The value of Sterling proved volatile throughout the month. The pound gained ground ahead of the UK General Election and reached a seven-month high of US$1.31 on increasing optimism of a Conservative majority win. Sterling then rallied sharply on election night, with the confirmation of a majority government pushing Sterling to US$1.33.


The US equity market reached fresh highs in December to cap one of the best years of the past decade. Stocks were buoyed by talk of an interim trade deal between  US and China which would see Washington reduce tariffs and Beijing increase purchases of US farm goods. Performance was also boosted by better than expected economic data and the US Federal Reserve’s projection that interest rates would remain on hold throughout 2020.

Adding to the upbeat mood was data from the US Department of Labour, which revealed that US jobless claims had fallen by 13,000 to a seasonally adjusted 222,000 in the week ending 21 December. Payrolls jumped by 266,000 (the most since January 2019) as wages topped estimates while consumer sentiment increased to a seven-month high. The stronger-than-expected data bolstered hopes for a pick-up in global economic growth.


European equity markets finished the year strongly and recorded their best annual return in a decade as markets were buoyed by the combination of a convincing UK general election result and news of a Phase One trade deal between US and China.

Against this backdrop, investors were happy to adopt a ‘risk-on’ stance with ‘cyclical’ parts of the market (companies whose performance is linked to the business cycle) outperforming ‘defensive’ areas.

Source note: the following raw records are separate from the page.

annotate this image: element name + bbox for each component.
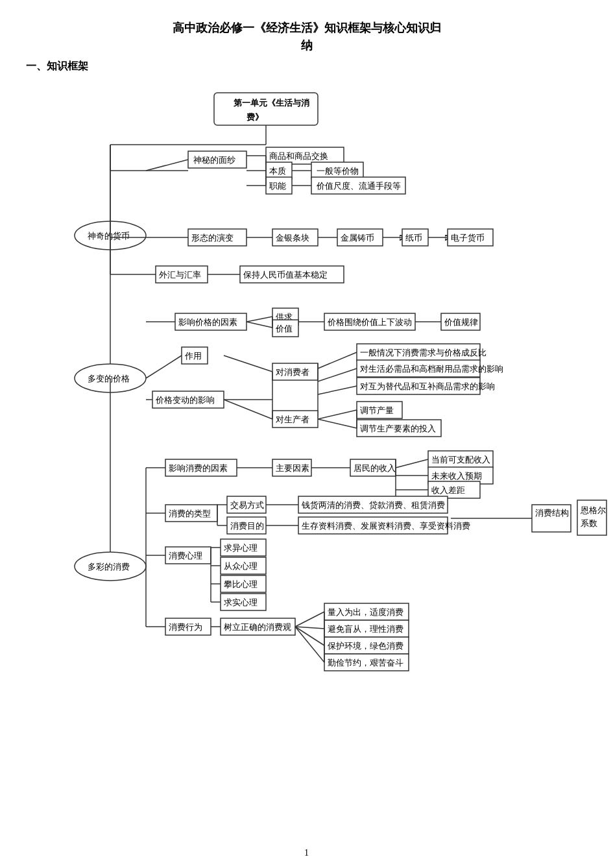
svg-text:避免盲从，理性消费: 避免盲从，理性消费 [328, 624, 403, 634]
svg-line-61 [246, 322, 272, 328]
svg-line-174 [295, 627, 324, 645]
page-title: 高中政治必修一《经济生活》知识框架与核心知识归 纳 [26, 19, 587, 54]
svg-text:保持人民币值基本稳定: 保持人民币值基本稳定 [243, 270, 328, 280]
svg-text:居民的收入: 居民的收入 [354, 463, 396, 473]
svg-text:当前可支配收入: 当前可支配收入 [431, 455, 490, 464]
svg-text:费》: 费》 [246, 112, 263, 122]
svg-line-168 [295, 612, 324, 627]
svg-text:一般等价物: 一般等价物 [317, 166, 359, 176]
svg-text:消费结构: 消费结构 [535, 508, 569, 518]
svg-text:作用: 作用 [184, 351, 202, 361]
svg-text:金属铸币: 金属铸币 [341, 233, 374, 243]
svg-text:本质: 本质 [269, 166, 286, 176]
svg-text:消费心理: 消费心理 [169, 551, 202, 561]
svg-text:多彩的消费: 多彩的消费 [88, 562, 130, 572]
svg-text:影响价格的因素: 影响价格的因素 [178, 317, 237, 327]
svg-text:第一单元《生活与消: 第一单元《生活与消 [234, 98, 309, 108]
svg-line-85 [318, 368, 357, 381]
svg-text:主要因素: 主要因素 [276, 463, 309, 473]
svg-text:保护环境，绿色消费: 保护环境，绿色消费 [328, 641, 403, 651]
svg-line-171 [295, 627, 324, 629]
svg-text:未来收入预期: 未来收入预期 [431, 471, 482, 481]
svg-text:生存资料消费、发展资料消费、享受资料消费: 生存资料消费、发展资料消费、享受资料消费 [302, 521, 470, 531]
svg-text:交易方式: 交易方式 [230, 500, 264, 510]
page-number: 1 [26, 848, 587, 858]
svg-line-93 [224, 400, 272, 419]
svg-text:消费目的: 消费目的 [230, 521, 264, 531]
svg-line-177 [295, 627, 324, 662]
mind-map-container: 第一单元《生活与消 费》 神奇的货币 神秘的面纱 商品和商品交换 本质 一般等价… [26, 86, 587, 835]
svg-text:外汇与汇率: 外汇与汇率 [159, 270, 201, 280]
svg-text:商品和商品交换: 商品和商品交换 [269, 151, 328, 161]
svg-text:量入为出，适度消费: 量入为出，适度消费 [328, 607, 403, 617]
svg-text:从众心理: 从众心理 [224, 561, 258, 571]
svg-text:神秘的面纱: 神秘的面纱 [193, 155, 235, 165]
svg-text:价格变动的影响: 价格变动的影响 [155, 395, 215, 405]
svg-text:多变的价格: 多变的价格 [88, 374, 130, 383]
svg-line-95 [318, 410, 357, 419]
svg-text:价格围绕价值上下波动: 价格围绕价值上下波动 [327, 317, 412, 327]
svg-text:攀比心理: 攀比心理 [224, 579, 258, 589]
svg-text:系数: 系数 [581, 518, 597, 528]
svg-text:收入差距: 收入差距 [431, 485, 465, 495]
svg-line-82 [318, 352, 357, 368]
svg-line-71 [146, 356, 182, 378]
svg-line-115 [396, 459, 428, 468]
svg-text:职能: 职能 [269, 181, 286, 191]
svg-line-77 [224, 356, 272, 372]
mind-map-svg: 第一单元《生活与消 费》 神奇的货币 神秘的面纱 商品和商品交换 本质 一般等价… [26, 86, 610, 832]
svg-line-10 [146, 160, 188, 171]
svg-text:形态的演变: 形态的演变 [191, 233, 234, 243]
svg-text:神奇的货币: 神奇的货币 [88, 231, 130, 241]
svg-line-98 [318, 419, 357, 428]
section-header: 一、知识框架 [26, 60, 587, 73]
svg-text:对生产者: 对生产者 [276, 415, 309, 424]
svg-text:钱货两清的消费、贷款消费、租赁消费: 钱货两清的消费、贷款消费、租赁消费 [301, 500, 445, 510]
svg-text:勤俭节约，艰苦奋斗: 勤俭节约，艰苦奋斗 [328, 658, 403, 668]
svg-text:价值: 价值 [275, 324, 293, 333]
svg-text:调节生产要素的投入: 调节生产要素的投入 [360, 424, 436, 433]
svg-text:电子货币: 电子货币 [451, 233, 485, 243]
svg-text:消费的类型: 消费的类型 [169, 509, 211, 518]
svg-text:求异心理: 求异心理 [224, 543, 258, 553]
svg-text:一般情况下消费需求与价格成反比: 一般情况下消费需求与价格成反比 [360, 348, 487, 357]
svg-text:对生活必需品和高档耐用品需求的影响: 对生活必需品和高档耐用品需求的影响 [360, 364, 503, 374]
svg-line-88 [318, 386, 357, 394]
svg-text:求实心理: 求实心理 [224, 597, 258, 607]
svg-text:树立正确的消费观: 树立正确的消费观 [224, 622, 291, 632]
svg-text:对消费者: 对消费者 [276, 367, 309, 377]
svg-text:调节产量: 调节产量 [360, 405, 394, 415]
svg-text:价值尺度、流通手段等: 价值尺度、流通手段等 [316, 181, 401, 191]
svg-text:金银条块: 金银条块 [276, 233, 309, 243]
svg-text:纸币: 纸币 [405, 233, 422, 243]
svg-text:价值规律: 价值规律 [444, 317, 478, 327]
svg-text:恩格尔: 恩格尔 [580, 505, 606, 515]
svg-line-58 [246, 317, 272, 322]
svg-text:消费行为: 消费行为 [169, 622, 202, 632]
svg-text:影响消费的因素: 影响消费的因素 [169, 463, 228, 473]
svg-text:对互为替代品和互补商品需求的影响: 对互为替代品和互补商品需求的影响 [360, 381, 495, 391]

In economic news, December’s eurozone Composite PMI reading improved slightly to 50.9 (50.6 in November). The IFO business climate indicator, which measures confidence among German executives also improved to 96.3 in December from 95.1 in November.. These positive economic developments, along with easing US-China trade tensions drove the German Bund (viewed as a ‘safe-haven’ asset) price lower and pushed the yield to a seven-month high of -0.19%.

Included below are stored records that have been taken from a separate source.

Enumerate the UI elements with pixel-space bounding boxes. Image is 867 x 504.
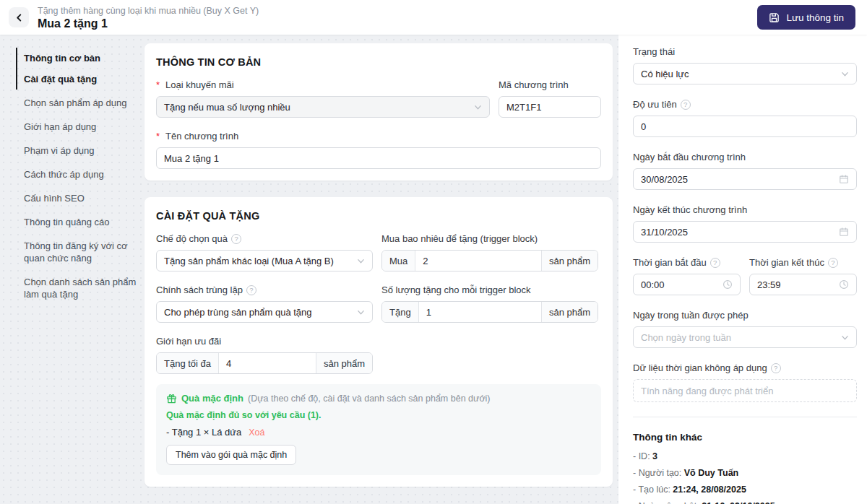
gift-settings-title: CÀI ĐẶT QUÀ TẶNG [156, 210, 601, 222]
clock-icon [722, 279, 733, 290]
save-icon [769, 12, 780, 23]
calendar-icon [839, 227, 849, 237]
promo-name-label: *Tên chương trình [156, 131, 601, 142]
gift-qty-input[interactable]: 1 [419, 302, 541, 322]
gift-mode-label: Chế độ chọn quà? [156, 233, 373, 244]
limit-qty-input[interactable]: 4 [219, 353, 316, 373]
nav-active-indicator: Thông tin cơ bản Cài đặt quà tặng [16, 48, 144, 90]
help-icon[interactable]: ? [771, 363, 781, 373]
start-time-value: 00:00 [641, 279, 665, 290]
priority-input[interactable]: 0 [633, 116, 857, 137]
promo-type-select[interactable]: Tặng nếu mua số lượng nhiều [156, 96, 490, 118]
sidebar-item-quang-cao[interactable]: Thông tin quảng cáo [24, 210, 144, 234]
start-time-input[interactable]: 00:00 [633, 274, 741, 295]
weekdays-label: Ngày trong tuần được phép [633, 310, 857, 321]
chevron-down-icon [841, 70, 849, 78]
sidebar-item-pham-vi[interactable]: Phạm vi áp dụng [24, 139, 144, 162]
other-info-updated: - Ngày cập nhật: 21:16, 09/10/2025 [633, 501, 857, 504]
promo-name-value: Mua 2 tặng 1 [164, 153, 219, 164]
clock-icon [839, 279, 849, 290]
help-icon[interactable]: ? [246, 285, 256, 295]
gift-qty-label: Số lượng tặng cho mỗi trigger block [381, 284, 598, 295]
save-button[interactable]: Lưu thông tin [757, 5, 855, 30]
sidebar-item-danh-sach-qua[interactable]: Chọn danh sách sản phẩm làm quà tặng [24, 270, 144, 306]
trigger-block-group: Mua 2 sản phẩm [381, 250, 598, 271]
sidebar-item-dang-ky[interactable]: Thông tin đăng ký với cơ quan chức năng [24, 234, 144, 270]
sidebar-item-thong-tin-co-ban[interactable]: Thông tin cơ bản [24, 48, 144, 69]
start-date-value: 30/08/2025 [641, 174, 688, 185]
save-button-label: Lưu thông tin [786, 12, 844, 23]
basic-info-card: THÔNG TIN CƠ BẢN *Loại khuyến mãi Tặng n… [144, 43, 613, 181]
excluded-time-input: Tính năng đang được phát triển [633, 379, 857, 402]
dup-policy-select[interactable]: Cho phép trùng sản phẩm quà tặng [156, 301, 373, 323]
calendar-icon [839, 174, 849, 184]
page-subtitle: Tặng thêm hàng cùng loại khi mua nhiều (… [38, 5, 757, 17]
excluded-time-label: Dữ liệu thời gian không áp dụng? [633, 362, 857, 373]
start-time-label: Thời gian bắt đầu? [633, 257, 741, 268]
other-info-created: - Tạo lúc: 21:24, 28/08/2025 [633, 485, 857, 495]
page-header: Tặng thêm hàng cùng loại khi mua nhiều (… [0, 0, 867, 35]
remove-gift-link[interactable]: Xoá [249, 427, 264, 438]
gift-settings-card: CÀI ĐẶT QUÀ TẶNG Chế độ chọn quà? Tặng s… [144, 197, 613, 487]
weekdays-select[interactable]: Chọn ngày trong tuần [633, 326, 857, 348]
limit-group: Tặng tối đa 4 sản phẩm [156, 352, 373, 374]
sidebar-item-cach-thuc[interactable]: Cách thức áp dụng [24, 162, 144, 186]
priority-label: Độ ưu tiên? [633, 99, 857, 110]
promo-name-input[interactable]: Mua 2 tặng 1 [156, 147, 601, 169]
status-label: Trạng thái [633, 46, 857, 57]
chevron-left-icon [15, 14, 23, 22]
settings-panel: Trạng thái Có hiệu lực Độ ưu tiên? 0 Ngà… [618, 35, 867, 504]
priority-value: 0 [641, 121, 646, 132]
promo-type-value: Tặng nếu mua số lượng nhiều [164, 102, 290, 113]
status-value: Có hiệu lực [641, 69, 689, 79]
promo-code-input[interactable]: M2T1F1 [499, 96, 601, 118]
end-date-value: 31/10/2025 [641, 227, 688, 238]
chevron-down-icon [474, 103, 482, 111]
weekdays-placeholder: Chọn ngày trong tuần [641, 332, 731, 343]
chevron-down-icon [357, 257, 365, 265]
help-icon[interactable]: ? [710, 258, 720, 268]
promo-code-value: M2T1F1 [506, 102, 541, 113]
end-time-input[interactable]: 23:59 [749, 274, 857, 295]
sidebar-item-chon-san-pham[interactable]: Chọn sản phẩm áp dụng [24, 91, 144, 115]
other-info-title: Thông tin khác [633, 432, 857, 443]
end-date-input[interactable]: 31/10/2025 [633, 221, 857, 243]
limit-label: Giới hạn ưu đãi [156, 336, 373, 347]
limit-suffix: sản phẩm [316, 353, 372, 373]
add-default-gift-button[interactable]: Thêm vào gói quà mặc định [166, 445, 296, 465]
promo-type-label: *Loại khuyến mãi [156, 79, 490, 90]
gift-mode-value: Tặng sản phẩm khác loại (Mua A tặng B) [164, 256, 334, 266]
default-gift-note: (Dựa theo chế độ, cài đặt và danh sách s… [248, 394, 491, 404]
status-select[interactable]: Có hiệu lực [633, 63, 857, 84]
gift-qty-group: Tặng 1 sản phẩm [381, 301, 598, 323]
sidebar-item-seo[interactable]: Cấu hình SEO [24, 186, 144, 210]
default-gift-status: Quà mặc định đủ so với yêu cầu (1). [166, 410, 591, 420]
help-icon[interactable]: ? [828, 258, 838, 268]
sidebar-item-cai-dat-qua-tang[interactable]: Cài đặt quà tặng [24, 69, 144, 90]
panel-divider [633, 417, 857, 417]
help-icon[interactable]: ? [231, 234, 241, 244]
help-icon[interactable]: ? [681, 100, 691, 110]
other-info-section: Thông tin khác - ID: 3 - Người tạo: Võ D… [633, 432, 857, 504]
trigger-block-label: Mua bao nhiêu để tặng (trigger block) [381, 233, 598, 244]
sidebar-item-gioi-han[interactable]: Giới hạn áp dụng [24, 115, 144, 139]
start-date-input[interactable]: 30/08/2025 [633, 168, 857, 190]
default-gift-panel: Quà mặc định (Dựa theo chế độ, cài đặt v… [156, 384, 601, 475]
gift-qty-suffix: sản phẩm [541, 302, 598, 322]
default-gift-title: Quà mặc định [181, 393, 243, 404]
chevron-down-icon [841, 334, 849, 342]
limit-prefix: Tặng tối đa [157, 353, 219, 373]
gift-mode-select[interactable]: Tặng sản phẩm khác loại (Mua A tặng B) [156, 250, 373, 271]
chevron-down-icon [357, 308, 365, 316]
trigger-suffix: sản phẩm [541, 251, 598, 271]
trigger-prefix: Mua [382, 251, 415, 271]
start-date-label: Ngày bắt đầu chương trình [633, 152, 857, 162]
end-date-label: Ngày kết thúc chương trình [633, 204, 857, 215]
main-content: THÔNG TIN CƠ BẢN *Loại khuyến mãi Tặng n… [144, 35, 613, 504]
back-button[interactable] [9, 7, 29, 27]
basic-info-title: THÔNG TIN CƠ BẢN [156, 56, 601, 68]
end-time-value: 23:59 [757, 279, 781, 290]
trigger-qty-input[interactable]: 2 [415, 251, 541, 271]
dup-policy-value: Cho phép trùng sản phẩm quà tặng [164, 307, 312, 318]
excluded-time-placeholder: Tính năng đang được phát triển [641, 386, 773, 396]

Exports to the Euro Area – which have been in decline for some time now – also look to be bottoming out as some of the headwinds begin to fade (e.g. decreased chances of a ‘no-deal Brexit’, easing trade war rhetoric). This means there is a reasonable chance that the consensus GDP growth of around 1% could prove to be a little too conservative. Christine Lagarde’s first meeting saw the European Central Bank leaving policy unchanged, while noting somewhat less pronounced downside risks.


Asian equity market performance was positive in December as the US and China negotiated a Phase One trade deal, which is expected to be signed on 15th January.

As anticipated, the US has agreed to delay indefinitely the new tariffs that were set to take effect in December on $160bn of Chinese imports and reduce the tariff on $120bn of Chinese imports to 7.5% from 15%. This reduction represents the first tariff rollback since the start of the trade war in July 2018. At the same time, China has agreed to increase its purchases from the US.

Against this backdrop, the Chinese equity markets were among the best performing markets in the region in December. China’s economic data for November came in ahead of expectations, showing a broad improvement across industrial production, industrial profit and retail sales.

Elsewhere, the Indian equity market had a volatile month as the Reserve Bank of India surprised the market negatively by keeping interest rates on hold and sharply reducing its economic growth forecasts for the full year (2020) by 110 basis points to 5%. However, the market performed better over the second half of the month on the back of improved US-China trade relations.

In Japan, the equity market also responded positively to the US-China trade deal announcement, ending the month higher. Japan is a major trading partner for both parties in the dispute and its equity market continues to be influenced by short-term reactions to overseas news flows.

Stocks also reacted positively to a series of business restructuring announcements by major companies during the month. Meanwhile, the Bank of Japan continued to leave monetary policy unchanged and refrained from taking interest rates deeper into negative territory.

Emerging Markets

Emerging equity markets registered broad gains during December to cap off a successful year for the asset class as investors responded positively to news that  US and China had reached agreement on Phase One trade negotiations. Higher commodity prices, a weaker US dollar and lower interest rates – they were cut in Brazil, Mexico, Russia and Brazil – also provided a positive backdrop for investors.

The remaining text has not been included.